RMSF plot of ligand‐protein complexes.
Figure 8.
RMSF plot of ligand‐protein complexes and co‐ligand X77‐6LU7 complex.
Figure 9.
RMSF plot of apo‐protein complex.
The average RMSF of hit DB02558‐protein system was 1.0 Å which is lower than the average RMSF of apo‐protein and X77‐protein complex. This ligand exhibits superior hydrogen bonding interaction with amino acids HIS‐41, GLU‐166, HIS‐164 and ARG‐188. The ligand‐protein contacts of this hit through H‐bonding were HIS‐41 (31 % with OH of ‐COOH gr), GLU‐166 (44 % with carbonyl of amide gr), HIS‐164 (51 % with NH of ‐CONH gr), and ARG‐188 (50 % with CO of amide gr and 43 % with –SH group).

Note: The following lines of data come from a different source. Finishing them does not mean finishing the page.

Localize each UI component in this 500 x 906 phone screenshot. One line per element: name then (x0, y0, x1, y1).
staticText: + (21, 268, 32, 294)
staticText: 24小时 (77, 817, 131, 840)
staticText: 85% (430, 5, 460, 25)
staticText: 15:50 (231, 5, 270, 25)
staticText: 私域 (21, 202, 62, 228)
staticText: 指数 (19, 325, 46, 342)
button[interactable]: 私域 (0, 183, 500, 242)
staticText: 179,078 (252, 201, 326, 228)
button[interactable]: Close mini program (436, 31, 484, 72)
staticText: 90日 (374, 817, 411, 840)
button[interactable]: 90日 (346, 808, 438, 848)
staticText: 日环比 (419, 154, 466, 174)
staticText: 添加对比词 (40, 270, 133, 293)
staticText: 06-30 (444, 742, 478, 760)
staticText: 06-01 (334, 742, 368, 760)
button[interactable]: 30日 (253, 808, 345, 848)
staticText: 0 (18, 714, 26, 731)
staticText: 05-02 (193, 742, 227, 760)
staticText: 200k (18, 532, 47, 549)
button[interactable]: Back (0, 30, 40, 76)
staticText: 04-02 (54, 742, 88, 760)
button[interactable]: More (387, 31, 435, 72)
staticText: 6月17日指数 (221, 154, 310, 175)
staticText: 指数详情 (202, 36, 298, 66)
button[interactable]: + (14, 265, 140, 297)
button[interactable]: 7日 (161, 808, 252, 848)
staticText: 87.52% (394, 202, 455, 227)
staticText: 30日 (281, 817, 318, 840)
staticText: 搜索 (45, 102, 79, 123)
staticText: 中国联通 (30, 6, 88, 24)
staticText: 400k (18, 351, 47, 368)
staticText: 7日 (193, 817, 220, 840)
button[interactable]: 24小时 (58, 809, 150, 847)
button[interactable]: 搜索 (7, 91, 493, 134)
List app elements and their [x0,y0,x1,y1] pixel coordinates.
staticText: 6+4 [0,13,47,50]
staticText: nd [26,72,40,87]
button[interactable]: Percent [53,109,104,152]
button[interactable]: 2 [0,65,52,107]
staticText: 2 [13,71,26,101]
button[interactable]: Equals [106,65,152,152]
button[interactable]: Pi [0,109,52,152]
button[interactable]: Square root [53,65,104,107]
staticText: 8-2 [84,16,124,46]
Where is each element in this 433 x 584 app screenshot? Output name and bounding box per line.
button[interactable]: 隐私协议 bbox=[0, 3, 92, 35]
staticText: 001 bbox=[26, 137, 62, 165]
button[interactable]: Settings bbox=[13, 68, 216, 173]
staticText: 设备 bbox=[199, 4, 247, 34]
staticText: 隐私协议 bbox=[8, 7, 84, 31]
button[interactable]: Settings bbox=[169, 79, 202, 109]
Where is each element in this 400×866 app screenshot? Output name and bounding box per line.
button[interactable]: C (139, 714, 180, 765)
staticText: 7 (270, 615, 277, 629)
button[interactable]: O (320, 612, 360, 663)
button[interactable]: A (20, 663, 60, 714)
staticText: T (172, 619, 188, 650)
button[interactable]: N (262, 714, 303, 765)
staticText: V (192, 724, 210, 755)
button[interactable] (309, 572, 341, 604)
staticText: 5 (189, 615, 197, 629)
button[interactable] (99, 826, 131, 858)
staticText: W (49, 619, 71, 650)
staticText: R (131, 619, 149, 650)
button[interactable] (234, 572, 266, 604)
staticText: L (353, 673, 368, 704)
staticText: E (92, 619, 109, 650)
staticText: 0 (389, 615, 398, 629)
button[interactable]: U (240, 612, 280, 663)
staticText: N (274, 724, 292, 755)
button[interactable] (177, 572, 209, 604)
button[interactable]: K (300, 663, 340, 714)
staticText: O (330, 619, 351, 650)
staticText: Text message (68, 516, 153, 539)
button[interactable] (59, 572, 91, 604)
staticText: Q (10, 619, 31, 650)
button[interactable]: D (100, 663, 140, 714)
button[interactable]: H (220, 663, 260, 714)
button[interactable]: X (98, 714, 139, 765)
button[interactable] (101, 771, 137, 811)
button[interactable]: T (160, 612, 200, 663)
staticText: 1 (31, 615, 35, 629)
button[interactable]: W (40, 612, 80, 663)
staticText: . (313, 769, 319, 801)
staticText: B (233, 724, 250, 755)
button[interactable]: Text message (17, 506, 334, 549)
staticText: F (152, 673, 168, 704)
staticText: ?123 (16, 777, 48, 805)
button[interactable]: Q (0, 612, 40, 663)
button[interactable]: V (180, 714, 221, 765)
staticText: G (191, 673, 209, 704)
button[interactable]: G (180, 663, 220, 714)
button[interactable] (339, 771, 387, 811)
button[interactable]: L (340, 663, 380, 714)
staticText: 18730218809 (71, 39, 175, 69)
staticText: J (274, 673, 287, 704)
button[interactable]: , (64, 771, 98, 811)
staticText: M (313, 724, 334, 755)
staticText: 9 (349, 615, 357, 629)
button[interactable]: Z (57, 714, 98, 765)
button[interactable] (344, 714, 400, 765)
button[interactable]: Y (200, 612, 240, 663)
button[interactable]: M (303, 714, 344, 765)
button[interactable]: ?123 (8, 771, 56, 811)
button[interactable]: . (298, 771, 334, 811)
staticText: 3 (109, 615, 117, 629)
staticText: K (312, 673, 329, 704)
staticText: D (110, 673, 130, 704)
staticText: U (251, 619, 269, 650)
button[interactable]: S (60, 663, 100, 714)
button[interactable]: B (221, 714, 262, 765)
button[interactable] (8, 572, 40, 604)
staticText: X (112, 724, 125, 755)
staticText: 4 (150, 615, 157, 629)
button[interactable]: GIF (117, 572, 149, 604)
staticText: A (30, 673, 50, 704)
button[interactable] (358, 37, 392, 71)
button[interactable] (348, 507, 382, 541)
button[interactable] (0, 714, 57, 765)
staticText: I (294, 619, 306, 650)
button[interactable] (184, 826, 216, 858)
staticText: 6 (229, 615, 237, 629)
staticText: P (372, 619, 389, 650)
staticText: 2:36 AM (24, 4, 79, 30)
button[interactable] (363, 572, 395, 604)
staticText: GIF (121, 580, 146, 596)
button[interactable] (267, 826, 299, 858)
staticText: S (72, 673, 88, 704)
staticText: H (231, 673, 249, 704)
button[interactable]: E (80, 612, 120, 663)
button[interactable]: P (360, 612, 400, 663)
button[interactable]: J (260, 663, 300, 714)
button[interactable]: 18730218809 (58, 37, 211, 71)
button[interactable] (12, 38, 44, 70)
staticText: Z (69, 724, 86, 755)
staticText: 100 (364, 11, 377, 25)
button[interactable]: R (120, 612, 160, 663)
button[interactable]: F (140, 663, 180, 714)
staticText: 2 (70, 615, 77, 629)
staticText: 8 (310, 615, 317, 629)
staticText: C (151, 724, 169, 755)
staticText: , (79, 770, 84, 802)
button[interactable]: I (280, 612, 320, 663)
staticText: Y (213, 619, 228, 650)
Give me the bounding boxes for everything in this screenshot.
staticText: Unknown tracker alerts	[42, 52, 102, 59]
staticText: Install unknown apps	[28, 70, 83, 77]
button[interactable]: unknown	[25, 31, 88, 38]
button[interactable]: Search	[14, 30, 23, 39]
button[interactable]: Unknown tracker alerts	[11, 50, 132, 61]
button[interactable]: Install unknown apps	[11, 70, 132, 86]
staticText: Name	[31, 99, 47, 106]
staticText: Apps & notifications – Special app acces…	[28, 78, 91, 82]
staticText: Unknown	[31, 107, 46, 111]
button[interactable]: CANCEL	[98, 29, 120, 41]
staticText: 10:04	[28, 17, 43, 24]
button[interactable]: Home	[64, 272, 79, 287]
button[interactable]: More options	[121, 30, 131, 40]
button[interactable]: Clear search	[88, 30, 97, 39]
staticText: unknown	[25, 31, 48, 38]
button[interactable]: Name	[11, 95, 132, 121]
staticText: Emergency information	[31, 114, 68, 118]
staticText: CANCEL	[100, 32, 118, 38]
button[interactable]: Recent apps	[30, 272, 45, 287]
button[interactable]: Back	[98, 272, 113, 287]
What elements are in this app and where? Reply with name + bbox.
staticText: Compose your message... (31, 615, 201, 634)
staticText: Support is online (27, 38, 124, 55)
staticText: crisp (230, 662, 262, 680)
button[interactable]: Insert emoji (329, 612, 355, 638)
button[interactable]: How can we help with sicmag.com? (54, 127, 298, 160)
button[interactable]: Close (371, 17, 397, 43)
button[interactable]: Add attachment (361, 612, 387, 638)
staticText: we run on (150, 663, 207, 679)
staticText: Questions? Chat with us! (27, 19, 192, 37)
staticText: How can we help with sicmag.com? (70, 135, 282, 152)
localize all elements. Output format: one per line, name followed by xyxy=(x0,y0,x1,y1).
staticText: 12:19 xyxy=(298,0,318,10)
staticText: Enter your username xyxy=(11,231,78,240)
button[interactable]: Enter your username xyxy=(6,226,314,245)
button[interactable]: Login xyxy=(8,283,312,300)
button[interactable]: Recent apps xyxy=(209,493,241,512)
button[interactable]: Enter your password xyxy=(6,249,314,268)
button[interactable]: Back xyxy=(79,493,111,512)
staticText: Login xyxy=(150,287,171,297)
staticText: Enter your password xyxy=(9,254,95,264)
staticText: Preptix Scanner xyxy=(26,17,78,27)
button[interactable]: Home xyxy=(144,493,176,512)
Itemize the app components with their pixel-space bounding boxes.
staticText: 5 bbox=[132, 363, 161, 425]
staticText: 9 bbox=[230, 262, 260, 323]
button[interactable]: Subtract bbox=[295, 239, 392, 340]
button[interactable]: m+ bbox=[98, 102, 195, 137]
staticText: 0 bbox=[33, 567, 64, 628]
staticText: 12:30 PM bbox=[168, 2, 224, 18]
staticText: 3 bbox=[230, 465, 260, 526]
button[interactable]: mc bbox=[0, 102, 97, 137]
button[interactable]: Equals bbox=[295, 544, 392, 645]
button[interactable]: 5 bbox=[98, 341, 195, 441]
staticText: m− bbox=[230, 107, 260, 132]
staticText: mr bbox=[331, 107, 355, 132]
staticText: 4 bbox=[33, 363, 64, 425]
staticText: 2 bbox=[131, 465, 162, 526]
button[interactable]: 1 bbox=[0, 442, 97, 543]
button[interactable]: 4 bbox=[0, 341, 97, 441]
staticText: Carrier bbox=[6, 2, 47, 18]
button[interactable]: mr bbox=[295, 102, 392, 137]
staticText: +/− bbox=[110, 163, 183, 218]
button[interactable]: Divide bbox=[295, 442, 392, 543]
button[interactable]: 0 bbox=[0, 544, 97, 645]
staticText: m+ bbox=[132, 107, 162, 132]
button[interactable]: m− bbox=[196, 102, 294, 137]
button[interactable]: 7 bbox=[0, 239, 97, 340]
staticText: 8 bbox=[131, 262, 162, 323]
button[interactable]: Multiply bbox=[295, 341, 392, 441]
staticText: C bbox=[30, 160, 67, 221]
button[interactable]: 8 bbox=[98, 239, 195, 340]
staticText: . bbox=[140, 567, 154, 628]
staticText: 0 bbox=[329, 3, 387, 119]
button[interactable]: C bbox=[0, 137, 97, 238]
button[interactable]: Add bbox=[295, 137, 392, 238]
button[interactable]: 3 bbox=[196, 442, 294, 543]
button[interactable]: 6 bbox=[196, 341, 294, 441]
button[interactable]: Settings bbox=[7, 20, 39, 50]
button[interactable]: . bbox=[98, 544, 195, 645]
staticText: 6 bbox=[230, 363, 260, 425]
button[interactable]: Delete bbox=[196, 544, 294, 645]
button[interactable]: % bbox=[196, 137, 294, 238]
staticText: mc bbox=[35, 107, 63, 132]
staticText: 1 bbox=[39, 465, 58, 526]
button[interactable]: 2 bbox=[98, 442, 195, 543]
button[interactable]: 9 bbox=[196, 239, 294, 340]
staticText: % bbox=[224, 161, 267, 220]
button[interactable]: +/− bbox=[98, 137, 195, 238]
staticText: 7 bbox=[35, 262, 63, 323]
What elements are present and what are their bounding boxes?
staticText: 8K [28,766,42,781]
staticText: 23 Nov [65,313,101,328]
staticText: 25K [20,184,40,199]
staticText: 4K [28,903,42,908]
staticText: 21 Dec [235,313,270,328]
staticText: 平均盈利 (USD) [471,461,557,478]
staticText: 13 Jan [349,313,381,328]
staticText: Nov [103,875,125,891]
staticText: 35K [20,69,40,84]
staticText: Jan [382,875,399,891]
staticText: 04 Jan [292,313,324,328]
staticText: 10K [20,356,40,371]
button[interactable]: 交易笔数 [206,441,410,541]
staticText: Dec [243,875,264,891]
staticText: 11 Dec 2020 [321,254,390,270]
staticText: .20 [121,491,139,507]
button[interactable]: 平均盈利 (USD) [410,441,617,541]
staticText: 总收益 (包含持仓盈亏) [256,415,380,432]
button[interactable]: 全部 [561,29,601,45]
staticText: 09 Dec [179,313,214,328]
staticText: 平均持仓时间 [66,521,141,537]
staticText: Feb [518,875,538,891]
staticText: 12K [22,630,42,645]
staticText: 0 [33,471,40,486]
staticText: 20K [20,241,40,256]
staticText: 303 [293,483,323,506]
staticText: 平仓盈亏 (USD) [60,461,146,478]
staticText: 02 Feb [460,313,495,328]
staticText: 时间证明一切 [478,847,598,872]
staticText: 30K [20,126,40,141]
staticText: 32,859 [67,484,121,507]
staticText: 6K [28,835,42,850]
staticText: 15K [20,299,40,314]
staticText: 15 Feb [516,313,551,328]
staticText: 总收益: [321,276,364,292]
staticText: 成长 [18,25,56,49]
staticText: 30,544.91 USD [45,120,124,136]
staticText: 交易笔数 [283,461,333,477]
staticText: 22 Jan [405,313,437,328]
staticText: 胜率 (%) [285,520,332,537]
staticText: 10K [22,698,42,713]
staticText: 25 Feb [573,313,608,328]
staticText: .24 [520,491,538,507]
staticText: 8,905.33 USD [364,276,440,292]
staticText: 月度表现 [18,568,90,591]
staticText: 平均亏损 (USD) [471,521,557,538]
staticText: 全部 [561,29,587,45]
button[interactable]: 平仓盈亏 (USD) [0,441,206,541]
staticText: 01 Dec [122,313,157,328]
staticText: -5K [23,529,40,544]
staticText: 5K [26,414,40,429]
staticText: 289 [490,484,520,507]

The residue GLY‐143 interacts with –COOH group through the water‐bridge H‐bonding almost 31 % of simulation time. This molecule also showed π‐π interactions with HIS‐164 (56 %) and hydrophobic interaction with MET‐49. The protein‐ligand contacts analysis of hit DB02558 with Mpro is shown in Figure 10.
Figure 10.
The ligand‐protein contacts analysis of hit DB02558 during 50 ns simulation time. The green color indicates the hydrogen bonding interactions, the pink color represented hydrophobic interactions, and the blue color represented water bridge interactions.
The ligand DB03208 exhibits seven hydrogen bonding interactions with amino acid residues namely‐ HIS‐41, CYS‐44, ASN‐142, GLY‐143, GLU‐166, GLN‐189 and THR‐190. The most of the H‐bonding interactions of this hit occur through it's the phenolic group. The ligand‐protein contacts of this hit (DB03208) were GLY‐143 (52%), GLU‐166 (56%), ARG‐188 (56%), GLN‐189 (57%) and THR‐190 (81%). All these interaction occurred with phenolic‐OH groups of the ligand. . Moreover, the amino acid residue ASN‐142, GLU‐166 and GLN‐189 also interacted with ester carbonyl almost 58 %, 89 % and 77% of simulation time, respectively. This hit also shows a water‐bridge H‐bonding interaction with THR‐26 almost 52 % of simulation time. The protein‐ligand contacts analysis of hit DB03208 with Mpro are shown in Figure 11.
Figure 11.
The ligand‐protein contacts of hit DB03208 during 50 ns simulation time. The green color indicates the hydrogen bonding interactions, the pink color represented hydrophobic interactions, and the blue color represented water bridge interactions.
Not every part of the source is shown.